Demetra arriva a Eleusi e, nelle false sembianze di una vecchia, viene accolta nel palazzo dei sovrani Celeo e Metanira. Qui la donna è incaricata di allevare Demofonte, figlio ultimogenito della coppia, finché questi non abbia raggiunto la piena giovinezza. Per sdebitarsi della benevola accoglienza, la dea riserva cure speciali al piccolo: non somministra alcun cibo né latte materno; di giorno, unge con ambrosia il suo corpo e vi soffia sopra, mentre durante la notte lo immerge completamente nel fuoco.
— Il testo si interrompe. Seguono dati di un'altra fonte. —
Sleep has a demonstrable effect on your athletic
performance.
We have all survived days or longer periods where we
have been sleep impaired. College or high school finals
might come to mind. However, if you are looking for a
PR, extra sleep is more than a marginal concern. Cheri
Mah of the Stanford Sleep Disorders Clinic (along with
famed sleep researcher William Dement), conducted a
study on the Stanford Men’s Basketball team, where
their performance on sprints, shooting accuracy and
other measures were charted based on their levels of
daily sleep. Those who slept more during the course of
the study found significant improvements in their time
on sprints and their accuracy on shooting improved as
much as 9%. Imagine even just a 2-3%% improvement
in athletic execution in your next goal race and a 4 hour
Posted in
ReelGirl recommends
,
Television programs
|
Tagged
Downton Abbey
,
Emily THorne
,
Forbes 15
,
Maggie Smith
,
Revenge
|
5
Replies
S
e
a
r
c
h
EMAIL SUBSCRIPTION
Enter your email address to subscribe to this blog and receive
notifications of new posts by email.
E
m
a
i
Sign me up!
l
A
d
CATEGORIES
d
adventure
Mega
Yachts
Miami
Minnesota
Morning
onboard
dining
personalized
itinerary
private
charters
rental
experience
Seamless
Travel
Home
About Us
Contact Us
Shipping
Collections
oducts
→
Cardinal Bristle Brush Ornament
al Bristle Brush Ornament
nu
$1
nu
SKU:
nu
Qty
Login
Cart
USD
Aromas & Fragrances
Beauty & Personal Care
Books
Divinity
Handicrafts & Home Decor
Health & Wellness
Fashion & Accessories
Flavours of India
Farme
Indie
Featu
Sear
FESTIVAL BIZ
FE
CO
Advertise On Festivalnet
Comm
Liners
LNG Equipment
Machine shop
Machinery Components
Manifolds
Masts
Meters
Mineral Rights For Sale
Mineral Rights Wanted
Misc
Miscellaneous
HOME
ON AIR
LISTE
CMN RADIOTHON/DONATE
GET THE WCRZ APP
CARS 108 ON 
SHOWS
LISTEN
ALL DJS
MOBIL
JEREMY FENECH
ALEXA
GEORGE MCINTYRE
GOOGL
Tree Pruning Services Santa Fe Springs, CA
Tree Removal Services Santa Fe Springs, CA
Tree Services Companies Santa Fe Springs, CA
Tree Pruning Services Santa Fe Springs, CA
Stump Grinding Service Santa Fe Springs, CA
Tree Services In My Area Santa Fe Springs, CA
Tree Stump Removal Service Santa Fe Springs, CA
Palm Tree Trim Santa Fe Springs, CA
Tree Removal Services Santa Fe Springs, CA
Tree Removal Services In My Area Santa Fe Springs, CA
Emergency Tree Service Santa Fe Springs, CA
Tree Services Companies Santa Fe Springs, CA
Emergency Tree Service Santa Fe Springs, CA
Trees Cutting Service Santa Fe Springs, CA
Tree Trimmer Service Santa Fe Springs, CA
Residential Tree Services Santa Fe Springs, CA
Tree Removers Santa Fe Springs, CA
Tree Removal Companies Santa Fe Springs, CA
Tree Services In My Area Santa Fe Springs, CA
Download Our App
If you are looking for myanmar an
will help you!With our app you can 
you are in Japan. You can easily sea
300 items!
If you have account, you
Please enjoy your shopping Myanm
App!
Grazie a queste operazioni il bambino cresce simile nell’aspetto agli dèi, e se la pratica fosse proseguita sarebbe diventato immune dalla vecchiaia e immortale. Una notte, però, Metanira decide di spiare l’operato della nutrice. Impaurita alla vista del figlio immerso nel fuoco, con un grido interrompe il rituale, che risulta in tale modo vanificato: Demofonte non potrà più sfuggire al destino di morte1. Secondo una diversa versione, il bambino non sopravvive: Demetra, udendo l’urlo di Metanira, lo lascia cadere nel fuoco e Demofonte muore bruciato dalle fiamme2, oppure la dea, in preda alla collera, uccide volontariamente il piccolo di propria mano3.

Fonti
  1. Hymn. hom. in Cer. 219 ss.
  2. Apollodoro, Bibl. 1, 5, 1; P. Berol. 44, 100 ss.
  3. II Mitografo Vaticano, 96 ss.

Commento

Il tentativo di conferire l’immortalità presenta caratteristiche peculiari. Il soggetto che vi è sottoposto è un bambino non comune: l’unico maschio di Celeo e Metanira, nato tardi e dopo ripetute preghiere della madre. In secondo luogo, artefice dell’esperimento è la dea in persona, personaggio più che mai titolato a garantire la felice riuscita dell’operazione. Il rituale praticato da Demetra è scandito da una serie di azioni dotate di forte valore simbolico. Da una parte, la dea esclude il latte materno e le altre forme di nutrimento di norma somministrate agli esseri umani, dall’altra favorisce il contatto con elementi divini quali l’ambrosia, il soffio e il suo proprio latte. L’alimentazione assume dunque ruolo di primo piano nel definire l’identità mortale o immortale del bambino.